Partner Sanofi wants to produce the insulin to be used in MannKind's Afrezza

MannKind CFO Matthew Pfeffer

MannKind ($MNKD) signed a deal on July 31, 2014, to buy €120.1 million ($155.7 million) worth of recombinant human insulin from Amphastar France Pharmaceuticals to fill its inhalers. After 11 days, it signed a global marketing agreement with Sanofi ($SNY) for the newly approved Afrezza. Now MannKind and Sanofi are thinking that if they can get Sanofi approved as an API supplier for the product, both will profit.

In-PharmaTechnologist reported that MannKind execs laid out its cost-cutting, margin-boosting idea during the Morgan Stanley Global Healthcare Conference last week. "They can certainly make it more cheaply than we can buy it anywhere else, which only helps both of us since this comes off the bottom line, which we then split," CFO Matthew Pfeffer said, according to a transcript of the discussion from Seeking Alpha.

Afrezza was approved by the FDA in June. Looking for a partner with deep pockets, Valencia, CA-based MannKind last month struck its deal, giving Sanofi rights to 65% of sales of the inhaled insulin, in exchange for an up front payment of $150 million and up to $775 million more in potential milestone payments. Sanofi has also said it would advance to MannKind its share of the collaboration's expenses as long as they didn't exceed $175 million.

While Sanofi's experience making insulin is well established, the partners would still need the French drugmaker's API to meet Afrezza specs and be approved by regulators. That can take a while. As Pfeffer explained, "each source of insulin has to be separately approved by the FDA, which is--it's not a trivial process, it is not terribly complex, but it takes some time."

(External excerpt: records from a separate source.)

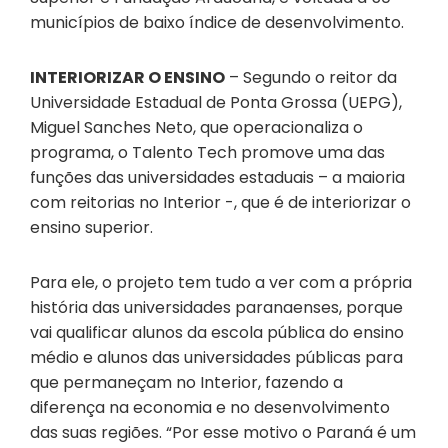
municípios de baixo índice de desenvolvimento.
INTERIORIZAR O ENSINO
– Segundo o reitor da
Universidade Estadual de Ponta Grossa (UEPG),
Miguel Sanches Neto, que operacionaliza o
programa, o Talento Tech promove uma das
funções das universidades estaduais – a maioria
com reitorias no Interior -, que é de interiorizar o
ensino superior.
Para ele, o projeto tem tudo a ver com a própria
história das universidades paranaenses, porque
vai qualificar alunos da escola pública do ensino
médio e alunos das universidades públicas para
que permaneçam no Interior, fazendo a
diferença na economia e no desenvolvimento
das suas regiões. “Por esse motivo o Paraná é um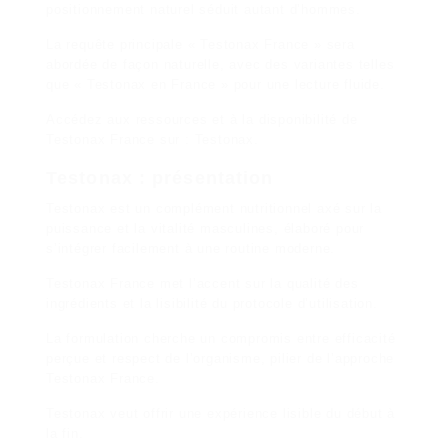
positionnement naturel séduit autant d’hommes.
La requête principale « Testonax France » sera
abordée de façon naturelle, avec des variantes telles
que « Testonax en France » pour une lecture fluide.
Accédez aux ressources et à la disponibilité de
Testonax France sur :
Testonax
.
Testonax : présentation
Testonax est un complément nutritionnel axé sur la
puissance et la vitalité masculines, élaboré pour
s’intégrer facilement à une routine moderne.
Testonax France met l’accent sur la qualité des
ingrédients et la lisibilité du protocole d’utilisation.
La formulation cherche un compromis entre efficacité
perçue et respect de l’organisme, pilier de l’approche
Testonax France.
Testonax veut offrir une expérience lisible du début à
la fin.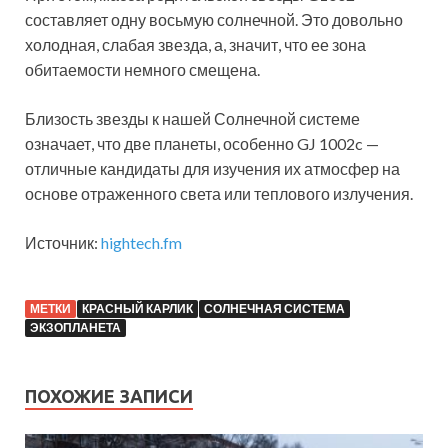
составляет одну восьмую солнечной. Это довольно
холодная, слабая звезда, а, значит, что ее зона
обитаемости немного смещена.
Близость звезды к нашей Солнечной системе
означает, что две планеты, особенно GJ 1002c —
отличные кандидаты для изучения их атмосфер на
основе отраженного света или теплового излучения.
Источник:
hightech.fm
МЕТКИ
КРАСНЫЙ КАРЛИК
СОЛНЕЧНАЯ СИСТЕМА
ЭКЗОПЛАНЕТА
ПОХОЖИЕ ЗАПИСИ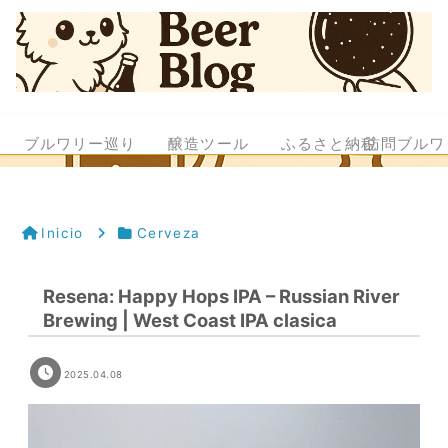
ブルワリー巡り
醸造ツール
ふるさと納税
訪問ブルワ
Inicio
Cerveza
Resena: Happy Hops IPA – Russian River
Brewing | West Coast IPA clasica
2025.04.08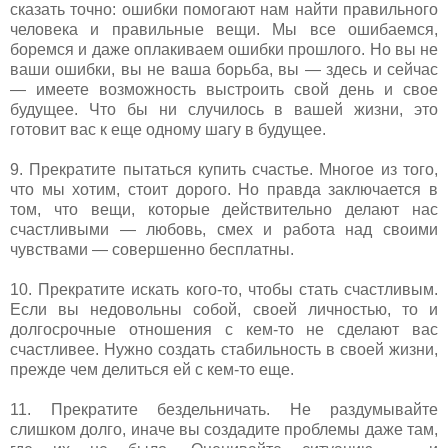
сказать точно: ошибки помогают нам найти правильного
человека и правильные вещи. Мы все ошибаемся,
боремся и даже оплакиваем ошибки прошлого. Но вы не
ваши ошибки, вы не ваша борьба, вы — здесь и сейчас
— имеете возможность выстроить свой день и свое
будущее. Что бы ни случилось в вашей жизни, это
готовит вас к еще одному шагу в будущее.
9. Прекратите пытаться купить счастье. Многое из того,
что мы хотим, стоит дорого. Но правда заключается в
том, что вещи, которые действительно делают нас
счастливыми — любовь, смех и работа над своими
чувствами — совершенно бесплатны.
10. Прекратите искать кого-то, чтобы стать счастливым.
Если вы недовольны собой, своей личностью, то и
долгосрочные отношения с кем-то не сделают вас
счастливее. Нужно создать стабильность в своей жизни,
прежде чем делиться ей с кем-то еще.
11. Прекратите бездельничать. Не раздумывайте
слишком долго, иначе вы создадите проблемы даже там,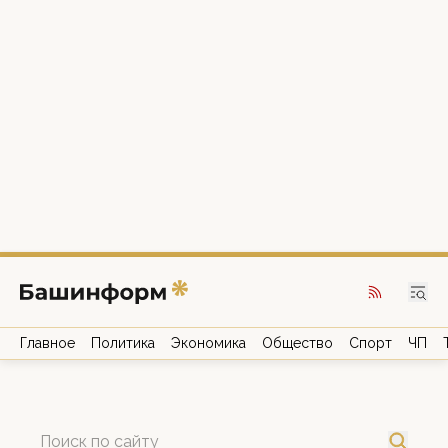
Главное
Политика
Экономика
Общество
Спорт
ЧП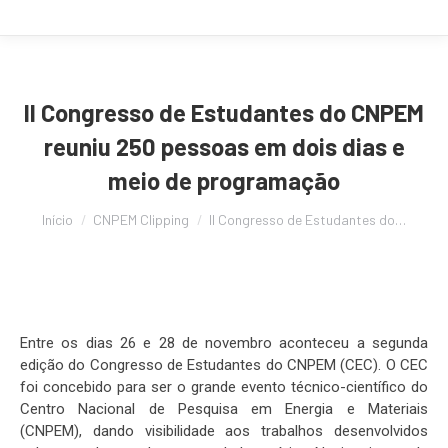
II Congresso de Estudantes do CNPEM
reuniu 250 pessoas em dois dias e
meio de programação
Você está aqui:
Início
CNPEM Clipping
II Congresso de Estudantes do…
Entre os dias 26 e 28 de novembro aconteceu a segunda
edição do Congresso de Estudantes do CNPEM (CEC). O CEC
foi concebido para ser o grande evento técnico-científico do
Centro Nacional de Pesquisa em Energia e Materiais
(CNPEM), dando visibilidade aos trabalhos desenvolvidos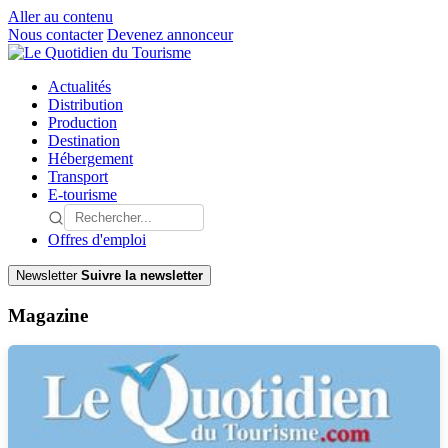
Aller au contenu
Nous contacter
Devenez annonceur
Actualités
Distribution
Production
Destination
Hébergement
Transport
E-tourisme
Offres d'emploi
Newsletter
Suivre la newsletter
Magazine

MannKind has a lot going for it with Afrezza, including its tiny inhaler, but there is the specter of an earlier flop in the arena. Pfizer ($PFE) pulled its inhaled insulin, Exubera, off the market in 2007 after just a year when it couldn't get patients to accept its unwieldy inhaler device and sales were dismal. Pfizer took a $2.8 billion write-off on Exubera's failure and closed the 580,000-square-foot facility in Terre Haute, IN, where it was made, laying off more than 600 employees who worked there.